Posted by: seesunshine at January 16, 2006 11:07 AM
I think the latter. This is a focused blog about a specific topic. Whether you are msm or not most blogs have a focus.
Posted by: City Hippy at January 16, 2006 11:18 AM
I think you should stick to the original intent here.
But, what could be kind of interesting is if you set up a separate private/internal blog for a major story that you personally post to, keeping it private until the story runs. Then open it up as your journey through the story and allowing people to comment.
You could probably set it up so you could invite relevant experts to join in the private blog (password protected) before opening it to the public.
Posted by: PXLated at January 16, 2006 12:07 PM
PXLated is right -- a separate blog is the way to go. And the concept of a private blog that becomes public is intriguing.
Perhaps BusinessWeek could set up a separate section of the website that features reporter's blogs for work in progress. Keeping them private at first would give BW a reasonable "comfort zone" while the discussion was kick started by hand-picked experts.
Of course, the blogosphere might judge that approach harshly as "elitist" or too "Old Media" and decline to join the public conversation.
In any case, it's a huge opportunity for BusinessWeek to find a way to make it work -- especially when they are fortunate enough to have journalists/bloggers like Steve who have such a keen understanding of both New Media and Old Media.
Posted by: Scott Karp at January 16, 2006 06:12 PM
I think one can dissect and over-analyze a topic too much. Yes, it is fascinating to get insight into how a story is crafted and how it develops. However, that is best saved for after the story is published. That way, we can see the end result, and then hear your commentary (kind of like the bonus footage on a DVD movie).
Yes, blogging about a story as it's in progress could start "a buzz" about it. And, in some BW stories, it'd be something to try.
But, merging the two -- journalistic writing with blogging -- would do neither one a service.
Just my $0.02.
Posted by: Mike Driehorst at January 16, 2006 09:16 PM
I thought your contrast between the straigher paths and the meandering ones was well chosen. Passing up things that don't fit is part of editing, and essential.
For my part, a good newsified blog is defined by its constraints.

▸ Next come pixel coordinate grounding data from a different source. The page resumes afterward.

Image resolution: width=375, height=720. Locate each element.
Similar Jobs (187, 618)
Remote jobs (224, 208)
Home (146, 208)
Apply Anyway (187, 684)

These create the personality of the page as much as the freedom to invent does.
An excellent example is Regret the Error.
Stephen: I don't have strong opinions on what Jeff said vs. what you did. But I do wonder: what does a user-assisted cover story look like?
Posted by: Jay Rosen at January 17, 2006 12:23 AM
"He thinks our focus on secrets and scoops is out of date"
Unless, of course, he has a scoop. The only thing that's out of date in the online world is deadlines.
Heather knows that as I promised you guys a great story ten days ago.
And, fortunately for me, fact-checking and sources not blabbing aren't out of date.
I don't know why the rules of gravity need to be repealed for anyone publishing online.